Dal Regno Unito idee per ristrutturare la sanità

L’ultimo anno e mezzo ha messo in seria difficoltà anche i sistemi sanitari più solidi, portando gran parte del management sanitario a riflettere sull’opportunità di ristrutturarli e renderli più adeguati alla nuova condizione epidemiologica.

Oggi la medicina permette di mantenere una buona qualità di vita anche con una serie di patologie croniche, le popolazioni sono mediamente più anziane ma anche più fragili, mentre il maggior movimento di persone e merci facilita il diffondersi di nuovi patogeni nel mondo, il che aumenta il rischio di pandemie. Senza dimenticare il diffondersi dell’antibioticoresistenza.
Questi sono solo alcuni dei fattori da prendere in considerazione.

Una delle soluzioni su cui sta lavorando il National Health Service britannico è la creazione di Hub diagnostici di comunità (CDHs), centri diagnostici elettivi ad alta produttività dove riallocare i servizi diagnostici per patologia oncologica, cardiaca e respiratoria, per esempio, ma non solo.

L’idea è quindi di ridurre al massimo i servizi diagnostici interni agli ospedali per acuto e anche facilitare la riduzione delle liste d’attesa: un problema serio, soprattutto se si pensa che per la maggior parte delle malattie una diagnosi ritardata comporta un percorso terapeutico più complesso e, spesso, anche una riduzione delle possibilità di sopravvivere.

Gli CDHs prometterebbero, quindi, di facilitare l’accesso ai servizi diagnostici e, in un certo senso, rendere la sanità più equa.

Come dovrebbero essere fatti? Nel Regno Unito per ora si sono ideati due progetti: uno standard e uno più ampio.
In entrambi i casi, la sola costruzione di questi hub non è sufficiente a risolvere il problema diagnostico in corso: gli inglesi stanno infatti lavorando anche allo sviluppo di protocolli integrati e basati sui sintomi dei pazienti, meglio se con una compartecipazione di medicina primaria e specialistica, chiamate a parlarsi e individuare il percorso migliore per il paziente.

Infine, si intende sfruttare i vantaggi lasciati dalla recente pandemia, come l’uso della telemedicina: si prevede che alcuni test diagnostici possano essere svolti anche a distanza.

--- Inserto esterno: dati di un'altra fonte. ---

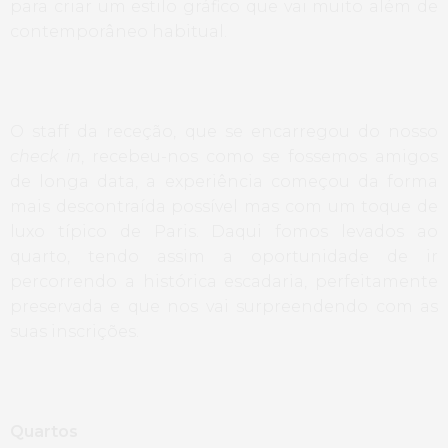
para criar um estilo gráfico que vai muito além de
contemporâneo habitual.
O staff da receção, que se encarregou do nosso
check in
, recebeu-nos como se fossemos amigos
de longa data, a experiência começou da forma
mais descontraída possível mas com um toque de
luxo típico de Paris. Daqui fomos levados ao
quarto, tendo assim a oportunidade de ir
percorrendo a histórica escadaria, perfeitamente
preservada e que nos vai surpreendendo com as
suas inscrições.
Quartos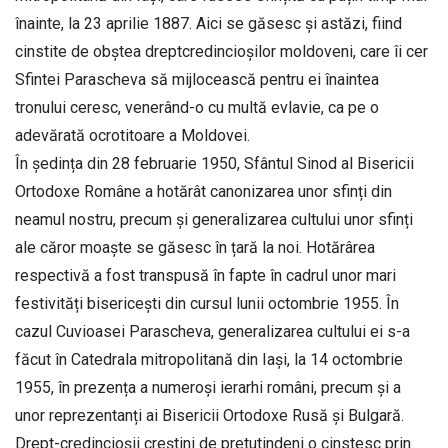
înainte, la 23 aprilie 1887. Aici se găsesc și astăzi, fiind
cinstite de obștea dreptcredincioșilor moldoveni, care îi cer
Sfintei Parascheva să mijlocească pentru ei înaintea
tronului ceresc, venerând-o cu multă evlavie, ca pe o
adevărată ocrotitoare a Moldovei.
În ședința din 28 februarie 1950, Sfântul Sinod al Bisericii
Ortodoxe Române a hotărât canonizarea unor sfinți din
neamul nostru, precum și generalizarea cultului unor sfinți
ale căror moaște se găsesc în țară la noi. Hotărârea
respectivă a fost transpusă în fapte în cadrul unor mari
festivități bisericești din cursul lunii octombrie 1955. În
cazul Cuvioasei Parascheva, generalizarea cultului ei s-a
făcut în Catedrala mitropolitană din Iași, la 14 octombrie
1955, în prezența a numeroși ierarhi români, precum și a
unor reprezentanți ai Bisericii Ortodoxe Rusă și Bulgară.
Drept-credincioșii creștini de pretutindeni o cinstesc prin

L’idea è quindi di implementare tutta l’Information Technology, soprattutto nelle aree ecografiche, endoscopiche e di imaging. Spazio verrà dato anche all’intelligenza artificiale per supportare i medici nel processo diagnostico. Come si vede, l’Inghilterra sta ripensando profondamente il proprio sistema diagnostico, tanto da aver già stabilito che si debba arricchire il parco corrispettivo macchine.

Una volta realizzati i CDHs potranno inoltre occuparsi di seguire i pazienti con patologie croniche o comunque a lungo termine, richiedendo loro di presentarsi per appuntamenti laboratoriali di check-up o per test del sangue a cadenza regolare: si prevede che, essendo il servizio decentralizzato per essere vicino alle comunità, ciò potrà migliorare la gestione di questi pazienti. Si spera, dunque, che le lezioni del Covid facciano scuola e permettano di rendere i sistemi sanitari migliori e più vicino alla popolazione.